Austrian case law is evolving rapidly. Many individuals, consumer protection associations, and other stakeholders are testing what can be challenged under the GDPR. Claims and challenges have been put forth, such as whether the right to data access under Art 15 of the GDPR supports the right to receive documentation containing personal data or whether predictions based on probability calculations will be deemed personal data if they refer to individuals. Sometimes lower courts do not decide these questions homogeneously and the Data Protection regulator and Austrian courts make conflicting decisions. In response, the Austrian Supreme Court has recently shown an increased tendency to refer GDPR-related questions to the ECJ.

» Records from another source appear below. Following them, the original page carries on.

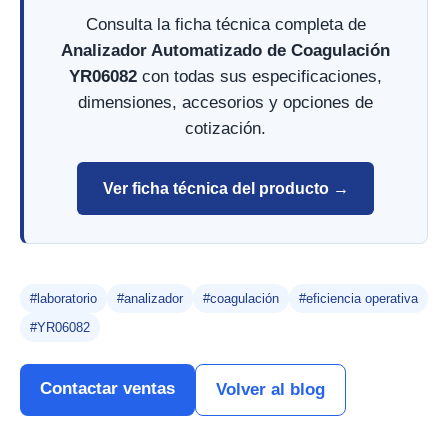
Consulta la ficha técnica completa de
Analizador Automatizado de Coagulación
YR06082
con todas sus especificaciones,
dimensiones, accesorios y opciones de
cotización.
Ver ficha técnica del producto →
#laboratorio
#analizador
#coagulación
#eficiencia operativa
#YR06082
Contactar ventas
Volver al blog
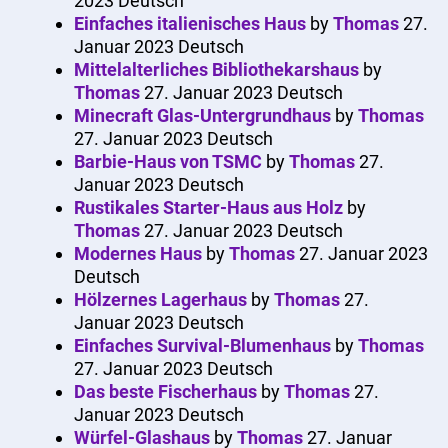
2023
Deutsch
Einfaches italienisches Haus
by
Thomas
27.
Januar 2023
Deutsch
Mittelalterliches Bibliothekarshaus
by
Thomas
27. Januar 2023
Deutsch
Minecraft Glas-Untergrundhaus
by
Thomas
27. Januar 2023
Deutsch
Barbie-Haus von TSMC
by
Thomas
27.
Januar 2023
Deutsch
Rustikales Starter-Haus aus Holz
by
Thomas
27. Januar 2023
Deutsch
Modernes Haus
by
Thomas
27. Januar 2023
Deutsch
Hölzernes Lagerhaus
by
Thomas
27.
Januar 2023
Deutsch
Einfaches Survival-Blumenhaus
by
Thomas
27. Januar 2023
Deutsch
Das beste Fischerhaus
by
Thomas
27.
Januar 2023
Deutsch
Würfel-Glashaus
by
Thomas
27. Januar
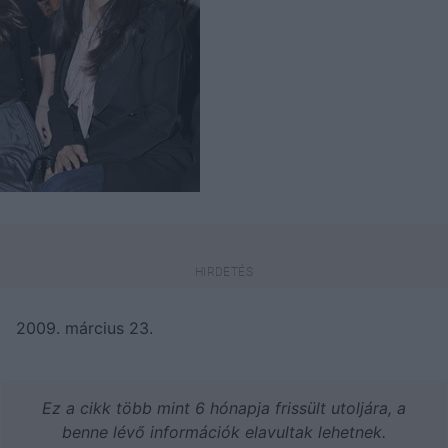
2009. március 23.
Ez a cikk több mint 6 hónapja frissült utoljára, a
benne lévő információk elavultak lehetnek.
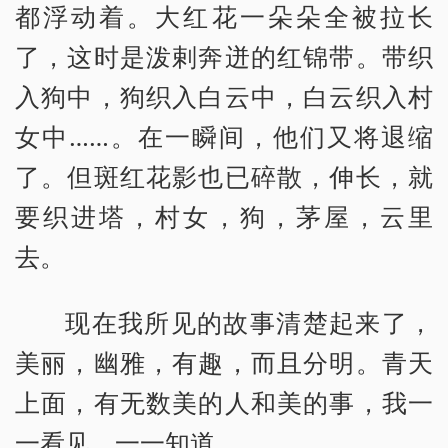
都浮动着。大红花一朵朵全被拉长
了，这时是泼剌奔迸的红锦带。带织
入狗中，狗织入白云中，白云织入村
女中……。在一瞬间，他们又将退缩
了。但斑红花影也已碎散，伸长，就
要织进塔，村女，狗，茅屋，云里
去。
现在我所见的故事清楚起来了，
美丽，幽雅，有趣，而且分明。青天
上面，有无数美的人和美的事，我一
一看见，一一知道。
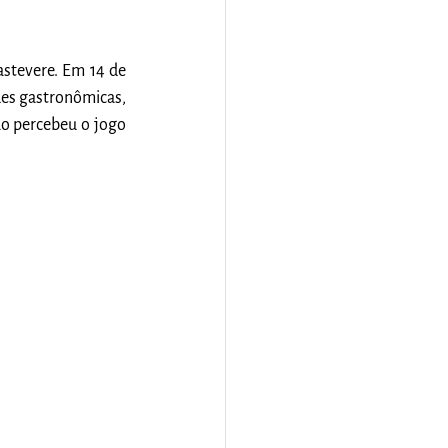
stevere. Em 14 de 
es gastronômicas, 
o percebeu o jogo 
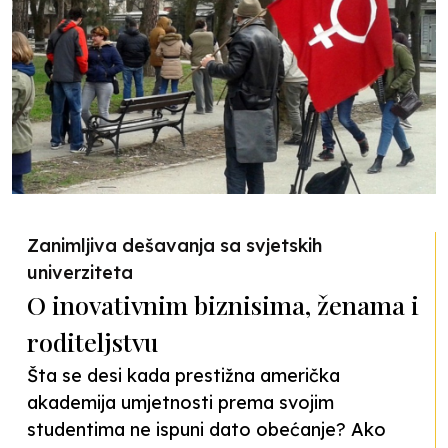
Zanimljiva dešavanja sa svjetskih
univerziteta
O inovativnim biznisima, ženama i
roditeljstvu
Šta se desi kada prestižna američka
akademija umjetnosti prema svojim
studentima ne ispuni dato obećanje? Ako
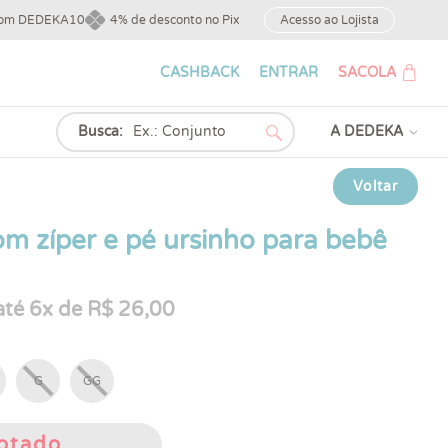
upom DEDEKA10
4% de desconto no Pix
Acesso ao Lojista
CASHBACK
ENTRAR
SACOLA
Busca:
A DEDEKA
Voltar
m zíper e pé ursinho para bebê
té 6x de R$ 26,00
G
GG
otado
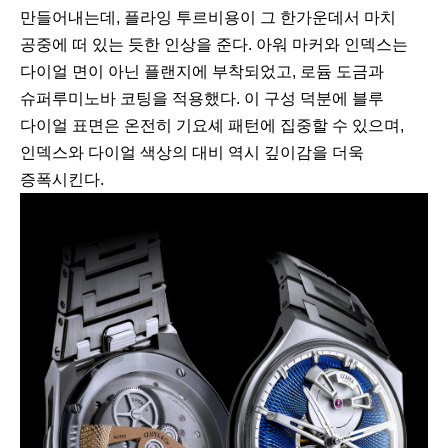
만들어내는데, 플라잉 투르비용이 그 한가운데서 마치
공중에 떠 있는 듯한 인상을 준다. 아워 마커와 인덱스는
다이얼 면이 아닌 플랜지에 부착되었고, 로듐 도금과
슈퍼루미노바 코팅을 적용했다. 이 구성 덕분에 블루
다이얼 표면은 온전히 기요셰 패턴에 집중할 수 있으며,
인덱스와 다이얼 색상의 대비 역시 깊이감을 더욱
증폭시킨다.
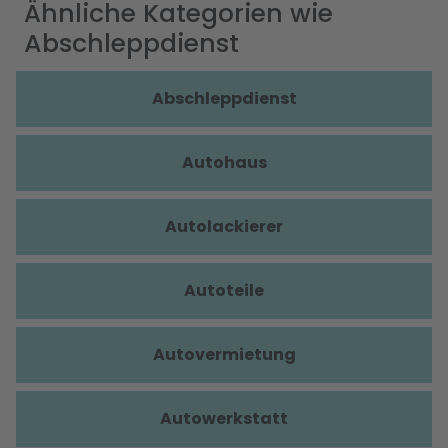
Ähnliche Kategorien wie
Abschleppdienst
Abschleppdienst
Autohaus
Autolackierer
Autoteile
Autovermietung
Autowerkstatt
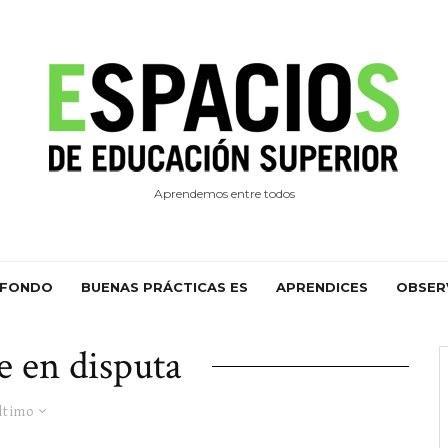
Aprendemos entre todos
 FONDO
BUENAS PRÁCTICAS ES
APRENDICES
OBSER
 en disputa
ltimo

As to whether economic agents comply with local data protection regulations, it can be said that they are struggling to keep pace with these developments, no matter which industry they belong to. For instance, the question of whether Art 15 of the GDPR requires a controller to demonstrate the recipients or only the categories of recipients of its data (as this question has most recently been referred by the Austrian Supreme Court to the ECJ) impacts nearly every economic agent. So, while most agents have completed their GDPR entry lessons, such as establishing processing registers or data processing agreements, they must now comply with dynamic case law. Last year, the Austrian Data Protection regulator confirmed the protection of personal data of legal entities essentially by referring to Austrian constitutional law and to the GDPR by analogy. While this decision has not been supported by higher instance courts so far, it might advance the lingering discussion about whether Austria's constitution supports the protection of personal data of legal entities. If in similar cases the regulator's decision (which is currently final) leads to upper courts, they might -- and quite likely -- will take a different view. Economic agents who have so far focused their data protection ambitions on the data of individuals might have to broaden their mindset by considering the data of legal entities as well.